On the practical side there is the cost of casks. American Oak used for bourbon/whiskey costs approx. 50 British Pounds but used sherry casks for scotch run to 250 Pounds. Also bourbon is usually aged 4-8 yrs. Scotch rounds out at about 10-12 yrs tying up inventory that much longer. The longer a whisky ages the more evaporation there is so less whisky per barrel over time - law of diminishing returns in real terms. All these, in my opinion, justify the higher cost of scotch.

Usually only collectors and scotch whisky snobs go for the ridiculously high priced bottles. And companies are capitalising on this. Produce a few casks of the very expensive stuff and pallets of the "ordinary". The average man on the streets when buying the ordinary will feel good through ownership by association.
The whisky connoisseurs are not helping any either. An expensive scotch is most likely rated higher than the cheaper one of the same brand. Sometimes by a mere 2-3 points. Have always wondered the cost of a point and how a point tastes like

The one that gets my goat is the "rarity" factor thrown around so often to push prices. Eg: whiskies in JW Blue Label are so "rare" that only limited bottles can be released every year. But these limited bottles have been released for so many years now. And as mentioned in an earlier post I have seen PALLETS of "rare" scotch whiskies waiting for shipment.

There are loads of excellent scotch in the less than US$50 range. An open mind is the only way to get the best deal for the dollar.


----------



## TheSaint

I can't believe my luck.
I just bought 4 bottles of Glendranach 1968 in a London Liquor Store off of London Bridge Tube.
This stuff is simply wonderful....[]


----------



## Morris

-- Never offend people with style when you can offend them with substance.


----------



## Mr. Knightly

2 questions:

- Do you mix water with your bourbon? I hear that you're supposed to, but it's always seemed like a crime to me.

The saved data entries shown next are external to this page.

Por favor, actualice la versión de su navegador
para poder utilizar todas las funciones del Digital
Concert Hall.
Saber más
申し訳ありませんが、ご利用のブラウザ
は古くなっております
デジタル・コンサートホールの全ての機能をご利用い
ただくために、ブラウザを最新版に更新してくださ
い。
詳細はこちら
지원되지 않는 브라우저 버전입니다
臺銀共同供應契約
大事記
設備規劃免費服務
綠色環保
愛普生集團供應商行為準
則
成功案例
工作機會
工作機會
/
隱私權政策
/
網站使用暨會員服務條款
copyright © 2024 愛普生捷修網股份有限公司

- Does anyone have recommendations for Scotches that offer the most bang for your buck? I buy bourbon myself, since it's cheaper, and I usually only drink scotch with my family. Since they're all involved in much more lucrative professions than I am, they don't think twice about buying Macallan 18yr, which I love but will probably never buy. I've gone with Glenmorangie (several varieties) and Glenlivet before, but they've never done much for me. Perhaps my tastes have been spoiled.

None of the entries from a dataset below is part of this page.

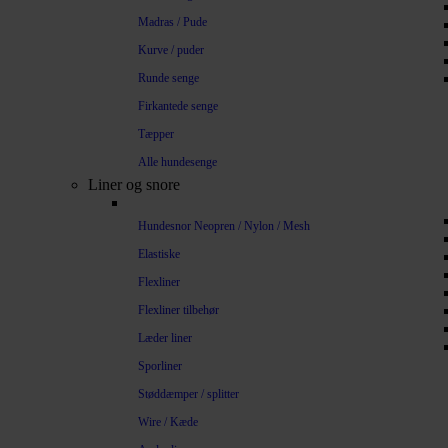
Madras / Pude
Kurve / puder
Runde senge
Firkantede senge
Tæpper
Alle hundesenge
Liner og snore
Hundesnor Neopren / Nylon / Mesh
Elastiske
Flexliner
Flexliner tilbehør
Læder liner
Sporliner
Støddæmper / splitter
Wire / Kæde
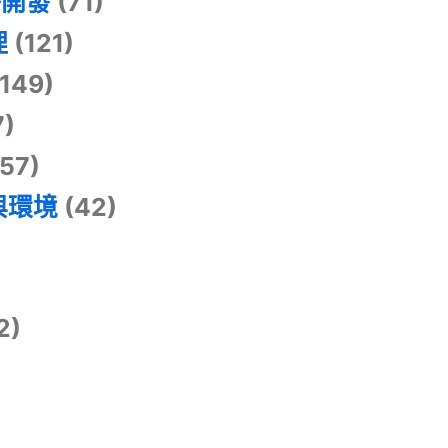
掛開發
(71)
理
(121)
149)
7)
57)
與環境
(42)
2)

Costly thy habit as thy purse can buy,
But not express'd in fancy; rich, not gaudy;
For the apparel oft proclaims the man.


----------



## Tyto

> quote:_Originally posted by Mr. Knightly_
> 
> 2 questions:
> - Do you mix water with your bourbon? I hear that you're supposed to, but it's always seemed like a crime to me.


This is based completely on preference and/or proof, and is probably done more commonly with cask-strength bourbons (like Booker's or Baker's), as the alcohol content of those *will* numb your palate at some point. However, serious tasters will almost always add water after an initial sip neat, as a bit of water (say a capful in a single shot) will release additional flavors and aromas.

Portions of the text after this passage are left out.